TREAD LIGHTLY

DAUGHTER—

After they dropped off their bags at the villa where they would be staying, they were driven to Uncle Kiv’s office. In the car, she wound down the window and felt the sunlight on her face.

‘Put on your sunglasses!’ warned her father. ‘You don’t want to get wrinkles around your eyes!’ After seeing advertisements for Oil of Olay on television, he had bought his daughters bottles of moisturiser from the moment they reached adolescence. He stocked up on anti-aging creams for them in the same way a homemaker would stock up on toilet paper or toothpaste.

She ignored her father and continued to look outside, watching women ride side-saddle in tuk-tuks in their best pink or red flannelette pyjamas. There was no distinction between sleep clothes and day clothes. The town went to sleep for the hour just after lunch. Shops closed their shutters, women and men hushed children beneath mosquito nets, students walked home from school, their feet ready to melt into the road. In the streets folks lay down like sun-soaked sponges and let their stomachs do the work of digesting. People slept anywhere and everywhere, their chins resting between their collarbones, their heads dropped downwards as a traditional greeting, a sign of respect or else a winking symbol of soporific defiance.

The foyer of Kiv’s building looked like the entrance of a five-star hotel. They went up in an elevator to the guest lounge, where they sat on a white sofa suite that looked as if the plastic had been pulled off it moments before, in a room that looked as if it had been built yesterday. A bucket of charcoal was in a corner to absorb the smell of new paint.

She and Alison sat in silence while her father talked to his brother and sister-in-law. Children should be seen and not heard, girls in particular. She and her sister were both over twenty and yet they would always be children in this world where you accorded respect to experience. The quiet was a familiar quiet.

Uncle Kiv looked like a healthier version of their father. His cheeks were rubicund; he had more hair and a restless energy. Auntie Suhong had a calm, worldly presence. After a time the adults turned to her and asked how she had enjoyed Beijing, and she told them she had enjoyed it very much the second time around, when she was not so much alone and understood more about the culture. Returning to the city was like meeting a familiar foreign friend. The summer palace sparkled in the daytime, and she met up with all the Chinese friends she had made, and even her dear professors. In Hong Kong she took a ferry to visit her aunt and uncle in Macau. She slept in the same bed overlooking the bay, and realised that only a year ago she was in the same spot, lying awake, wishing she could let go and live a different life with her newfound lover instead of having so many hang-ups and anxieties. Yet all that seemed an eternity away. That evening, the last before she flew out to Cambodia, she had slept well.

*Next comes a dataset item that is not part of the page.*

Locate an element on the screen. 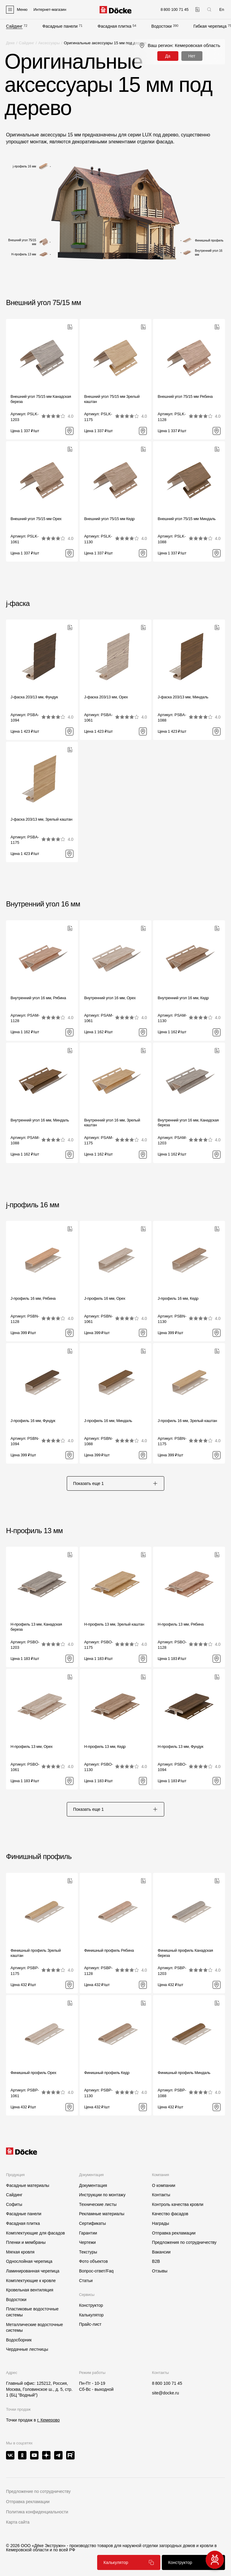  Гарантии is located at coordinates (88, 2233). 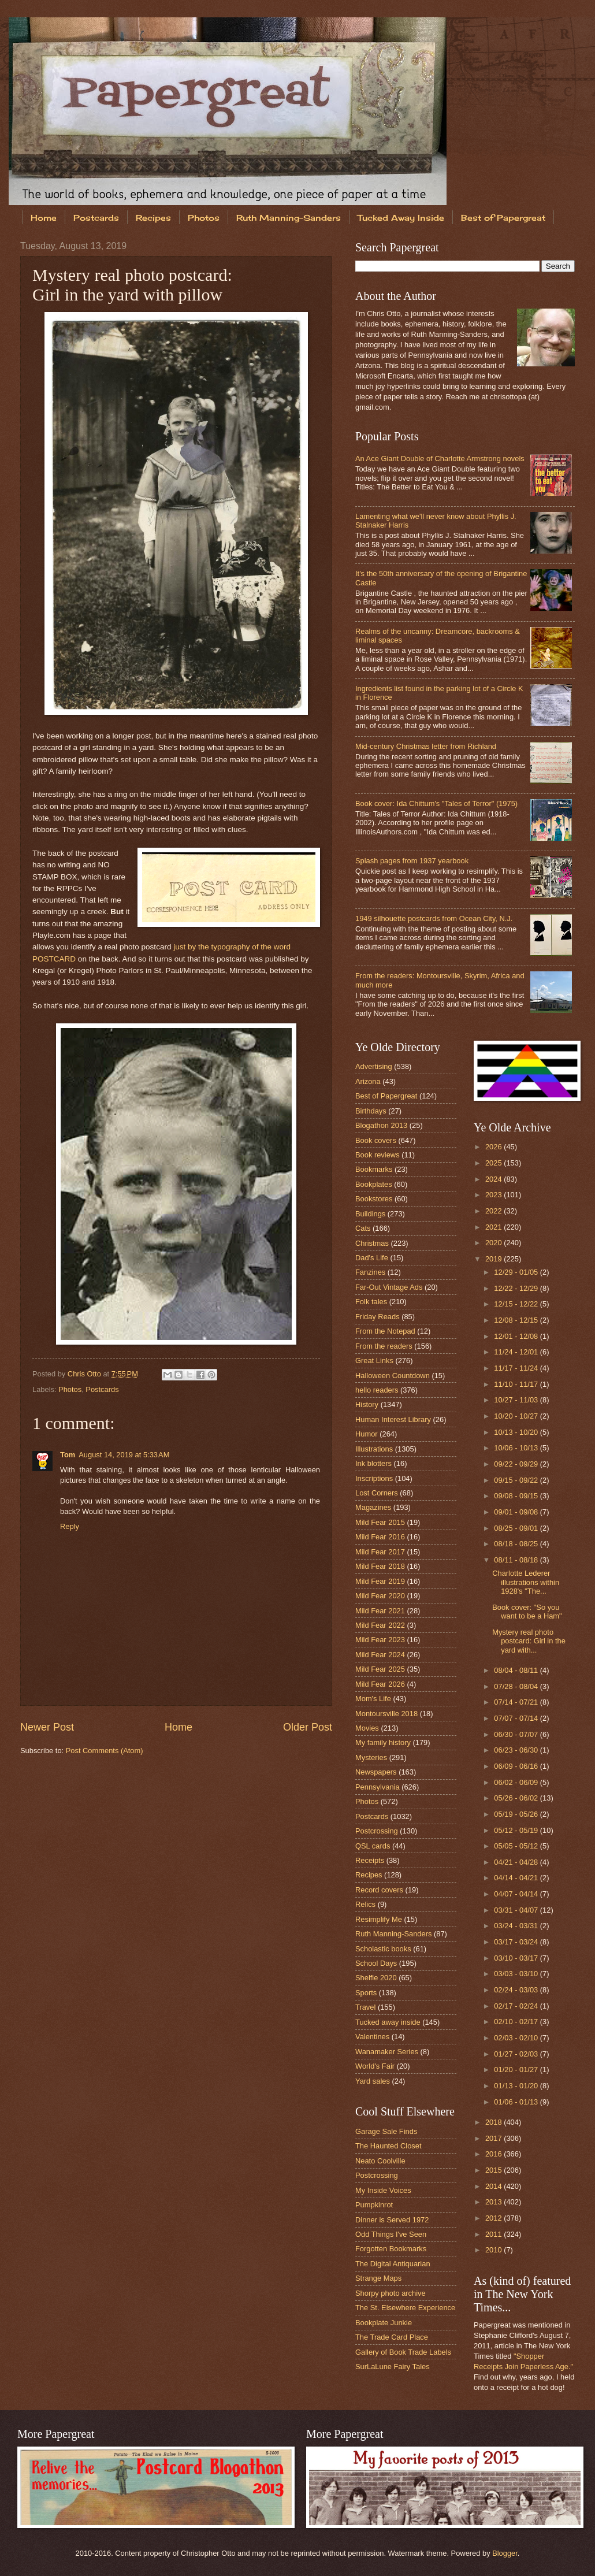 The height and width of the screenshot is (2576, 595). What do you see at coordinates (517, 1495) in the screenshot?
I see `09/08 - 09/15` at bounding box center [517, 1495].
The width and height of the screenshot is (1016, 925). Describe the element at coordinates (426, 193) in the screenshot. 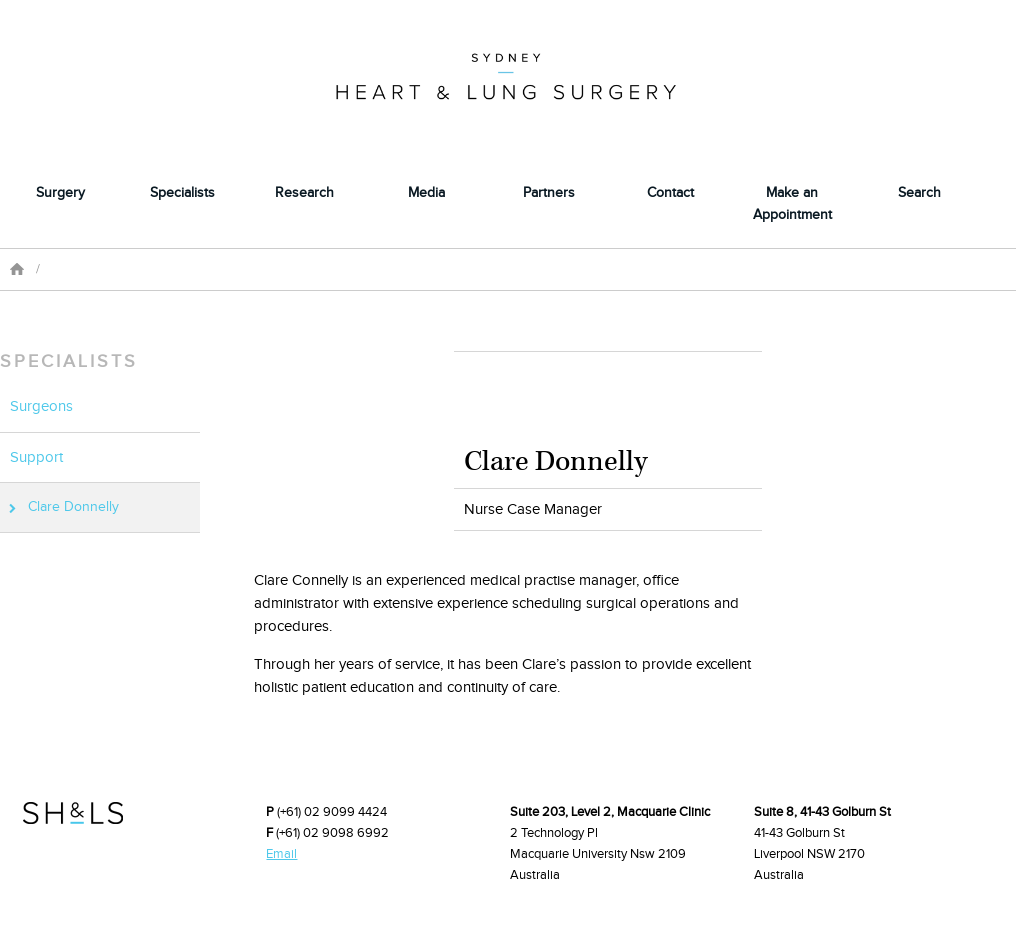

And now, sitting in her uncle’s air-conditioned lounge room, she didn’t feel like she was anywhere far from home at all. Her father and uncle had made their family homes compellingly alike, with bay windows, muted drapery, tiled floors and white walls. And everything was new. Everything.

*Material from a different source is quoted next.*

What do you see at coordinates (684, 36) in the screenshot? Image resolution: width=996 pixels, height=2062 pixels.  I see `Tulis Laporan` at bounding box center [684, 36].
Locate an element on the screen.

‘This is your first time in Cambodia,’ her uncle mused. ‘One of my staff has planned a tour. But is there anything in particular you’d like to see?’

‘I’d like to maybe find out more about recent Cambodian history,’ she confessed hesitantly.

‘Ah, there is nothing to say about those bad times,’ her auntie sighed. ‘Thinking about them only makes you feel sad all over again.’

‘I will take you to my office,’ her uncle told her, ‘and you can interview some of my younger staff. In them, you will see the future of this country. They are very ambitious and …’ He searched for the English word and could not find it, so inserted the French instead: ‘… agressif.’ It was a positive thing to be agressif in this country.

It was then and there that she realised the difference between her father and his brother: her Uncle Kiv had gone back to Cambodia; instead of fearing it, he had planted his feet firmly on the ground and decided to rebuild. Her father had stayed in Australia and had started his own business, but he had inculcated in his children the need to tread lightly.

They tiptoed through Uncle Kiv’s headquarters and downstairs to his offices. The managers were handsome men and women who looked barely twenty.

Inside his office, her uncle had architectural plans and models of his latest investment projects. They spread across his table, across his desks, and some even rested on boxes. It was like an empire expanding to fill all the empty spaces of the room. Uncle Kiv crouched down behind his desk and opened a safe. He emerged with two blocks of newly minted banknotes, each the thickness of a novel and bound with white paper strips. He handed one to her sister and one to her.

‘We can’t take this much money, Uncle,’ she protested. She wasn’t being polite. She and her sister really could not take it.

‘Take it, take it!’ he insisted. ‘Just for a bit of fun. I’m going to make you both instant millionaires.’

It was a million Cambodian riels, the equivalent of US$250.

‘We really don’t want this, Uncle.’

‘Nonsense. What kind of children don’t want money? Put it in your handbags now, before you lose it all.’